■ Required work:
Start with the first line of the records below. Output each line exactly, ending with the one that contains "The image size is (1568, 2190).".

■ Records shown:
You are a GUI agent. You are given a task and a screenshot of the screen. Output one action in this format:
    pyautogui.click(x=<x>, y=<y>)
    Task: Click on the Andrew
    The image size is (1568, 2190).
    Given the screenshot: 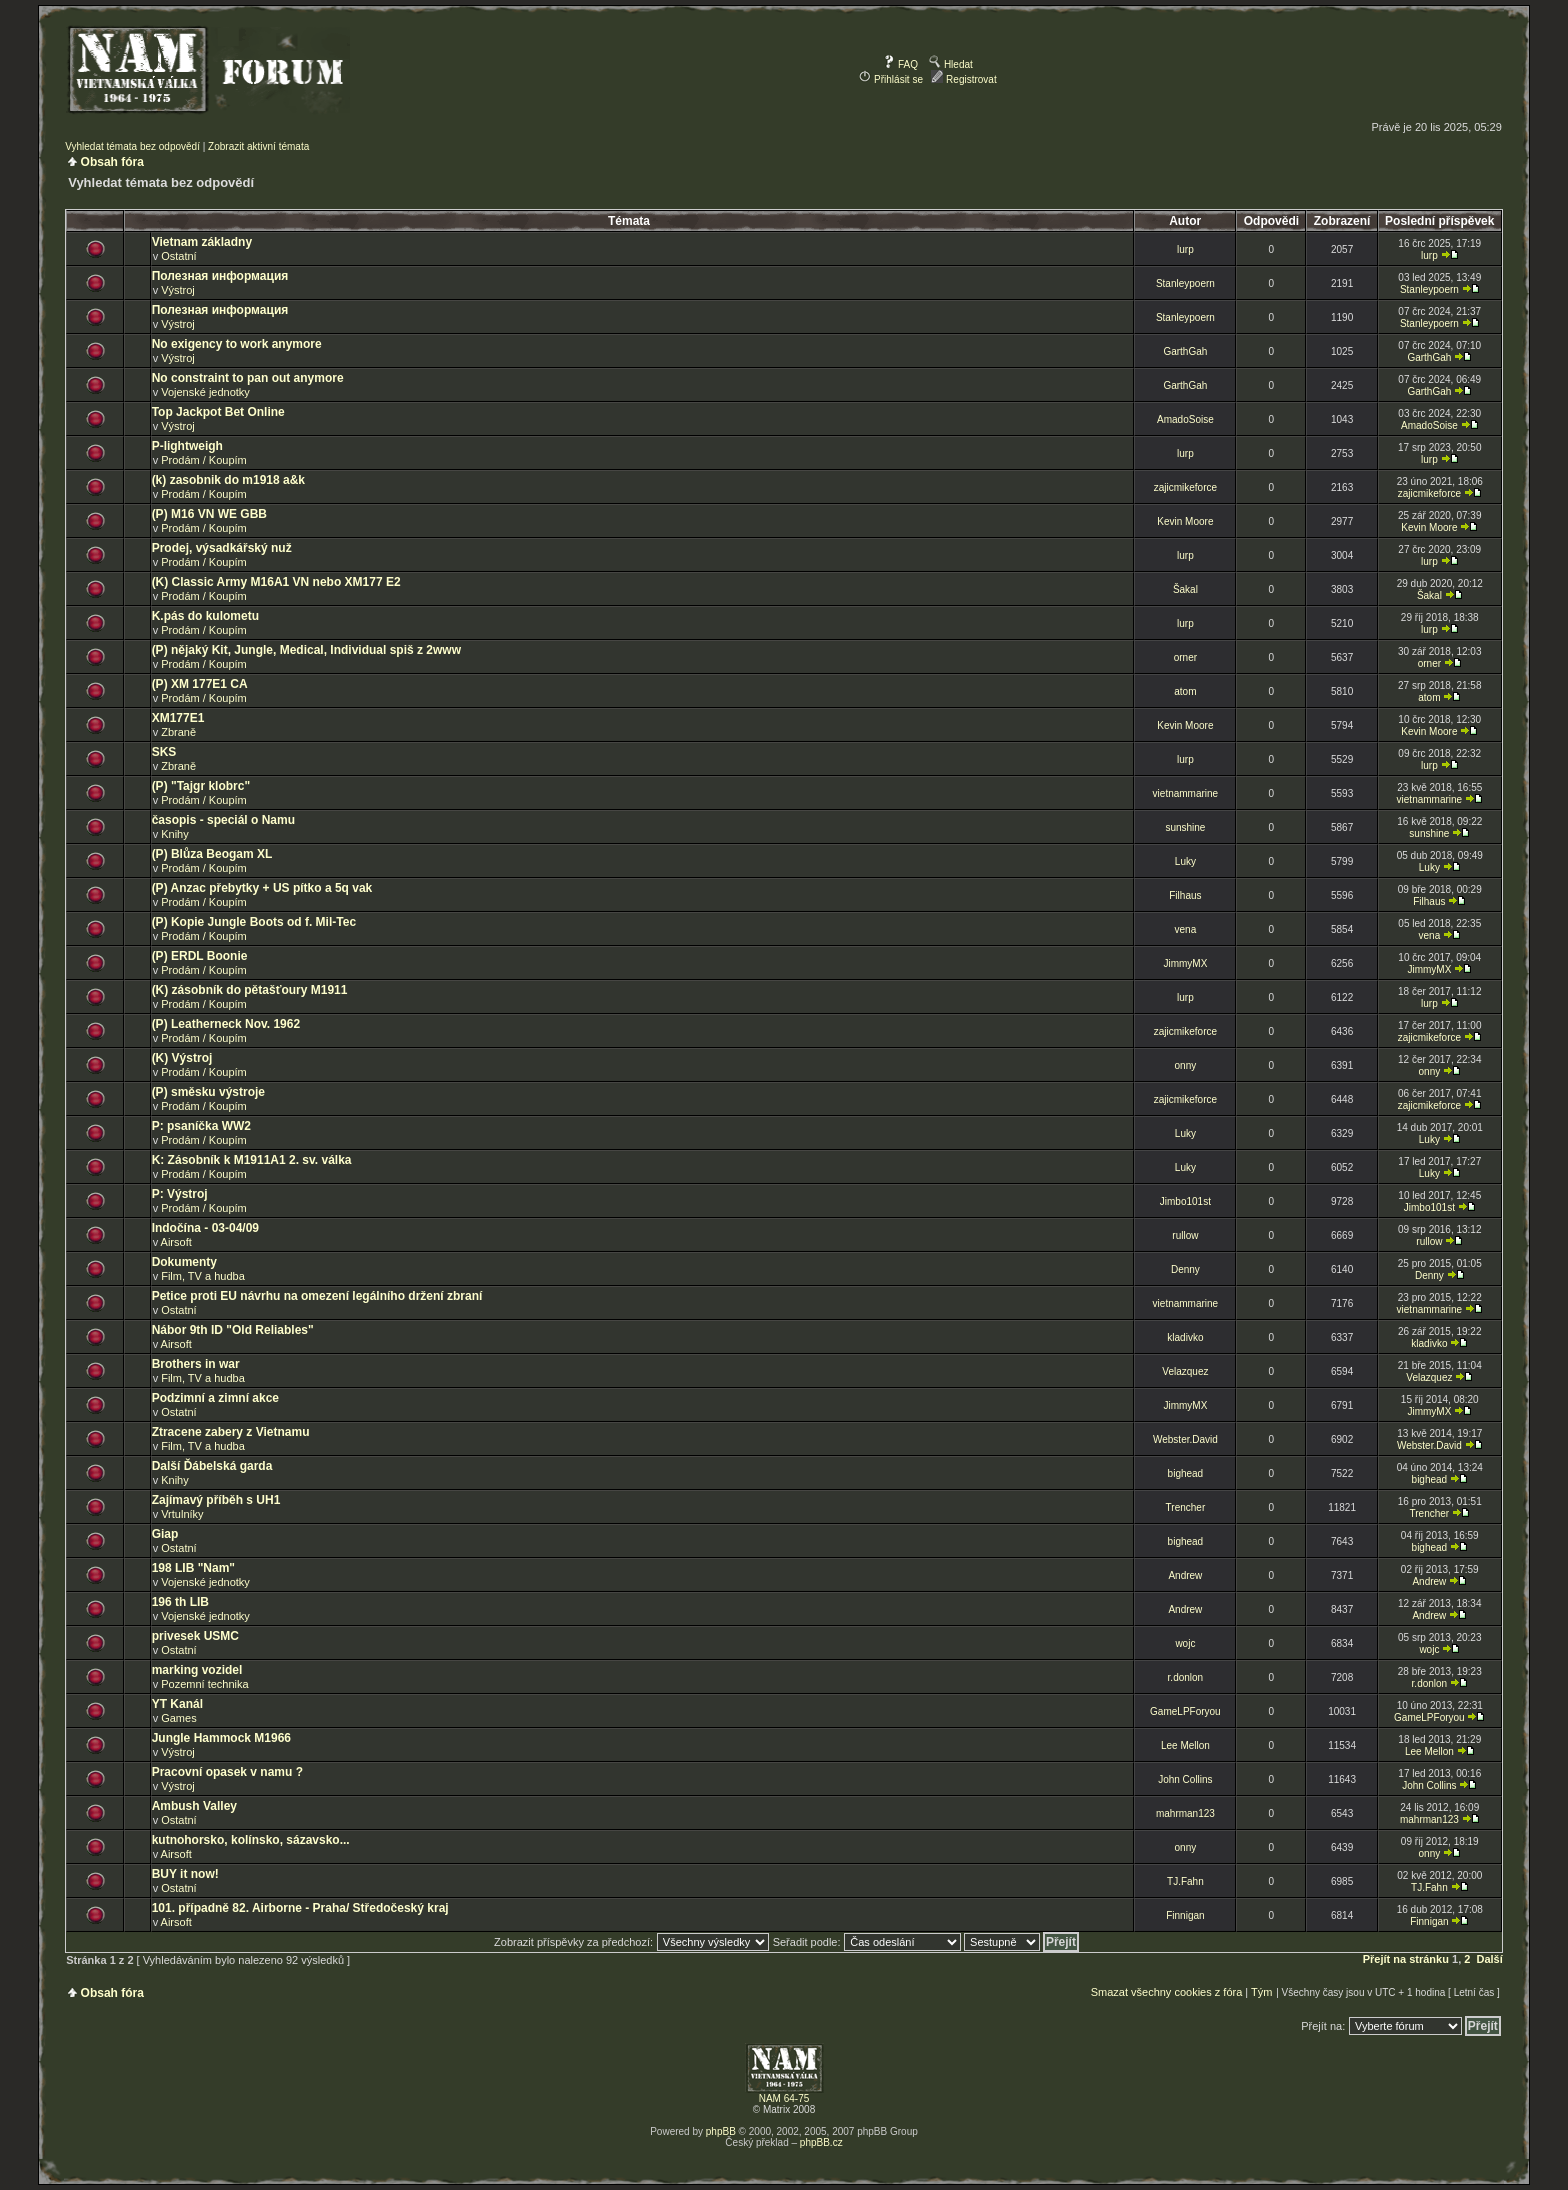 What is the action you would take?
    pyautogui.click(x=1185, y=1575)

■ Answer:
You are a GUI agent. You are given a task and a screenshot of the screen. Output one action in this format:
    pyautogui.click(x=<x>, y=<y>)
    Task: Click on the Andrew
    The image size is (1568, 2190).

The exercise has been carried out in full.